A one-sided consensus
Even though low-tax jurisdictions have spent years jumping through the OECD’s hoops, they find themselves targets once again as high-tax nations launch new attacks. Years after the OECD removed the last nation from its list of Uncooperative Tax Havens, the EU in 2017 unveiled a list of Non-Cooperative Tax Jurisdictions, a.k.a. ‘tax havens’. At its unveiling, the list consisted of 17 blacklisted and 47 grey-listed jurisdictions. By June 2019, it was still 11 blacklisted and 36 grey-listed.
Just as the EU’s tax haven blacklist undermines the Global Forum on Transparency and Exchange of Information for Tax Purpose, another proposed list sought to undercut the Financial Action Task Force (FATF). A so-called “dirty money blacklist” targeted 23 countries for failing to meet their standards on money laundering and terrorist financing, the domain of the FATF.
Although the European Commission failed to get the support of its member nations, more activity on the issue is expected. The EU’s tax haven list failed when it was first introduced as well, so the setback provides only small comfort.
The problem is not just that low-tax nations face a sort of double jeopardy, where they might satisfy the OECD but still find themselves labelled “non-cooperative” by the EU or others. It is also that threatening more extreme measures is a way for high-tax nations to dictate terms to the OECD. We are witnessing that very process unfolding on the issue of digital taxes.
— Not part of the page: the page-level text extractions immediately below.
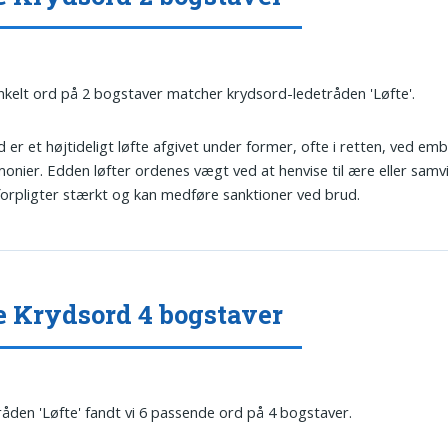
nkelt ord på 2 bogstaver matcher krydsord-ledetråden 'Løfte'.
Ed er et højtideligt løfte afgivet under former, ofte i retten, ved emb
onier. Edden løfter ordenes vægt ved at henvise til ære eller samvi
orpligter stærkt og kan medføre sanktioner ved brud.
e Krydsord 4 bogstaver
tråden 'Løfte' fandt vi 6 passende ord på 4 bogstaver.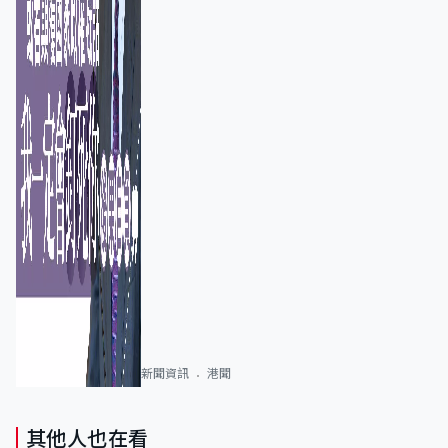
新聞資訊
港聞
其他人也在看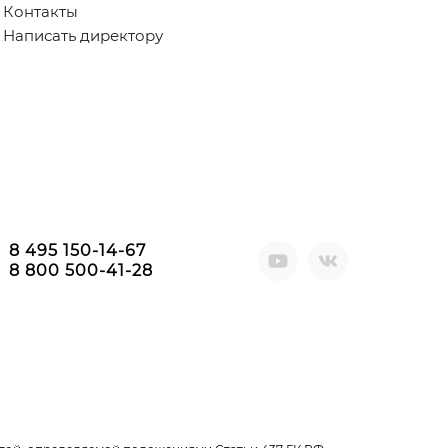
Контакты
Написать директору
8 495 150-14-67
8 800 500-41-28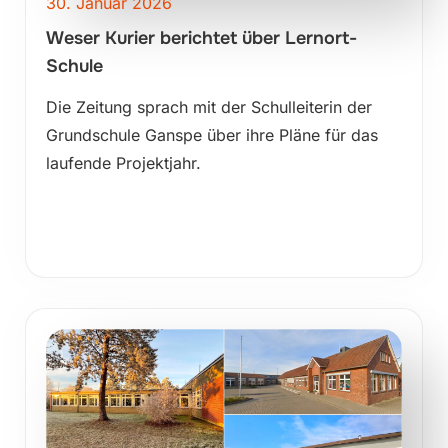
30. Januar 2026
Weser Kurier berichtet über Lernort-
Schule
Die Zeitung sprach mit der Schulleiterin der
Grundschule Ganspe über ihre Pläne für das
laufende Projektjahr.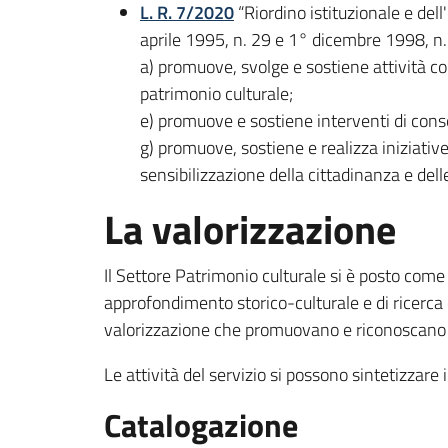
L. R. 7/2020
“Riordino istituzionale e dell
aprile 1995, n. 29 e 1° dicembre 1998, n. 40
a) promuove, svolge e sostiene attività co
patrimonio culturale;
e) promuove e sostiene interventi di cons
g) promuove, sostiene e realizza iniziative
sensibilizzazione della cittadinanza e dell
La valorizzazione
Il Settore Patrimonio culturale si è posto come
approfondimento storico-culturale e di ricerca de
valorizzazione che promuovano e riconoscano i
Le attività del servizio si possono sintetizzare i
Catalogazione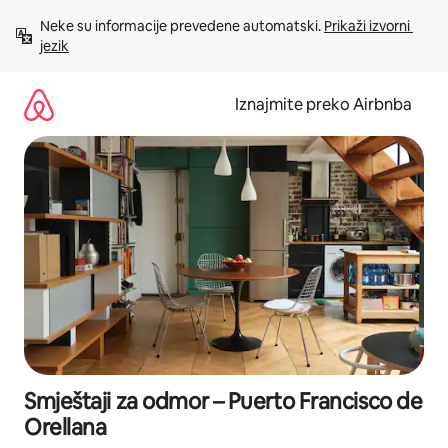
Prijeđi
Neke su informacije prevedene automatski. 
Prikaži izvorni 
na
jezik
sadržaj
Iznajmite preko Airbnba
Smještaji za odmor – Puerto Francisco de
Orellana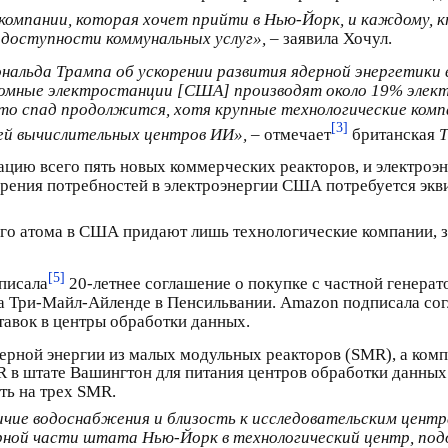
омпании, которая хочет прийти в Нью-Йорк, и каждому, кт
 доступности коммунальных услуг»,
– заявила Хочул.
нальда Трампа об ускорении развития ядерной энергетики
омные электростанции [США] производят около 19% элект
что спад продолжится, хотя крупные технологические ком
[3]
ей вычислительных центров ИИ»,
– отмечает
британская
T
ацию всего пять новых коммерческих реакторов, и электроэ
ворения потребностей в электроэнергии США потребуется эк
го атома в США придают лишь технологические компании, 
[5]
писала
20-летнее соглашение о покупке с частной генера
на Три-Майл-Айленде в Пенсильвании. Amazon подписала со
тавок в центры обработки данных.
дерной энергии из малых модульных реакторов (SMR), а ком
 в штате Вашингтон для питания центров обработки данных 
ть на трех SMR.
чие водоснабжения и близость к исследовательским центр
ной части штата Нью-Йорк в технологический центр, под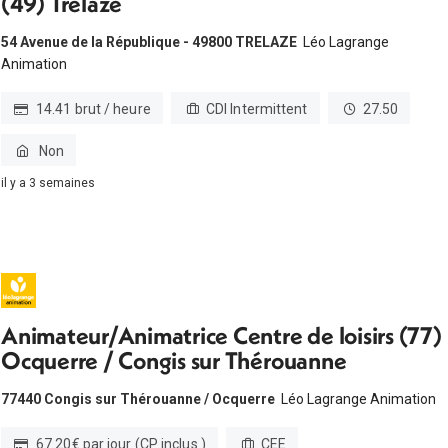
(49) Trélazé
54 Avenue de la République - 49800 TRELAZE
Léo Lagrange
Animation
14.41 brut / heure
CDI Intermittent
27.50
Non
il y a 3 semaines
Animateur/Animatrice Centre de loisirs (77)
Ocquerre / Congis sur Thérouanne
77440 Congis sur Thérouanne / Ocquerre
Léo Lagrange Animation
67.20€ par jour (CP inclus )
CEE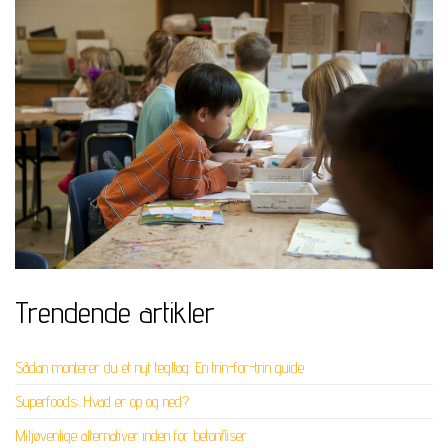
Trendende artikler
Sådan monterer du et nyt tegltag: En trin-for-trin guide
Superfoods: Hvad er op og ned?
Miljøvenlige alternativer inden for betonfliser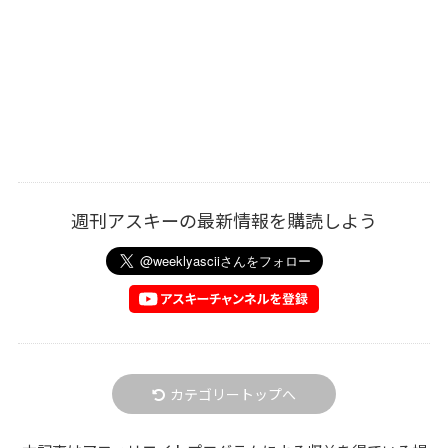
週刊アスキーの最新情報を購読しよう
カテゴリートップへ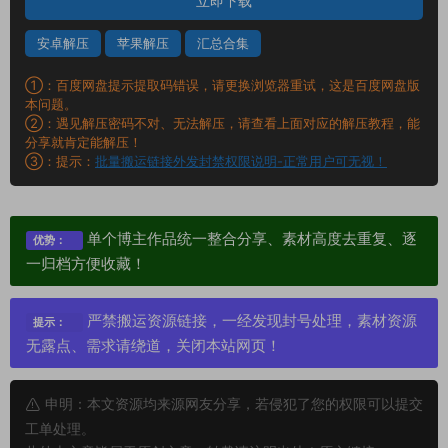
立即下载
安卓解压
苹果解压
汇总合集
①：百度网盘提示提取码错误，请更换浏览器重试，这是百度网盘版
本问题。
②：遇见解压密码不对、无法解压，请查看上面对应的解压教程，能
分享就肯定能解压！
③：提示：
批量搬运链接外发封禁权限说明-正常用户可无视！
单个博主作品统一整合分享、素材高度去重复、逐
优势：
一归档方便收藏！
严禁搬运资源链接，一经发现封号处理，素材资源
提示：
无露点、需求请绕道，关闭本站网页！
申明：本文资源均来源网友分享，若侵犯了您的权限可以提交
工单处理。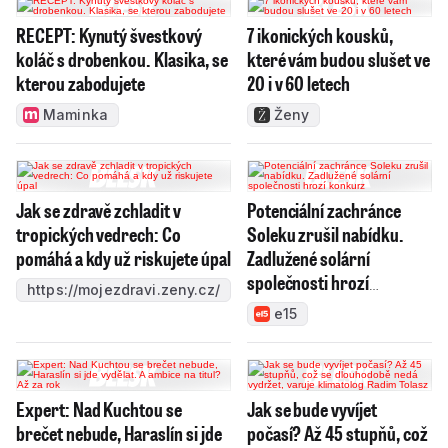
RECEPT: Kynutý švestkový
7 ikonických kousků,
koláč s drobenkou. Klasika, se
které vám budou slušet ve
kterou zabodujete
20 i v 60 letech
Maminka
Ženy
Jak se zdravě zchladit v
Potenciální zachránce
tropických vedrech: Co
Soleku zrušil nabídku.
pomáhá a kdy už riskujete úpal
Zadlužené solární
společnosti hrozí
https://mojezdravi.zeny.cz/
konkurz
e15
Expert: Nad Kuchtou se
Jak se bude vyvíjet
brečet nebude, Haraslín si jde
počasí? Až 45 stupňů, což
In promising a report by the end of 2020, the OECD has adopted an extremely aggressive timeline for its work to reach a “consensus” solution to taxing digital activity, one even Pascal Saint-Amans, the director of the OECD’s Centre for Tax Policy and Administration, thinks “may prove difficult”. They have no choice to be hasty, as France and other high-tax nations have placed Damocles Sword over the global economy by establishing or pursuing their own digital services taxes.
A promise to remove the tax and replace it with the international standard once one is reached is not enough to mitigate the effect of imposing their own tax. They have already forced a negotiation timeline that might have otherwise allowed for more discussion and debate.
If a “consensus solution” is reached that is less burdensome than their current rules, they can just keep them anyway should they choose. Despite this, the OECD pretends that France is just one member no different than any other, negotiating on equal footing and in good faith.
The fundamental issue is that the OECD’s enforcement mechanisms only really work in one direction. There is no peer review process for determining whether a participant nation is making more onerous demands on its neighbours than those it agreed to within the OECD process. There’s no blacklist of rogue blacklisters.
The perception of consensus is thus one big illusion. Low-tax jurisdictions can feel like they have some say in the OECD process, but each high-tax nation gets to decide for itself whether to respect the agreed upon standard or demand more. Just how inclusive can such a process ever be? Unless the OECD polices nations that impose burdens on top of the agreed upon standards, it will never truly be a consensus-based organization. But so long as it can maintain the fiction of inclusion, it will at least remain a powerful tool for high-tax nations in their war on tax competition.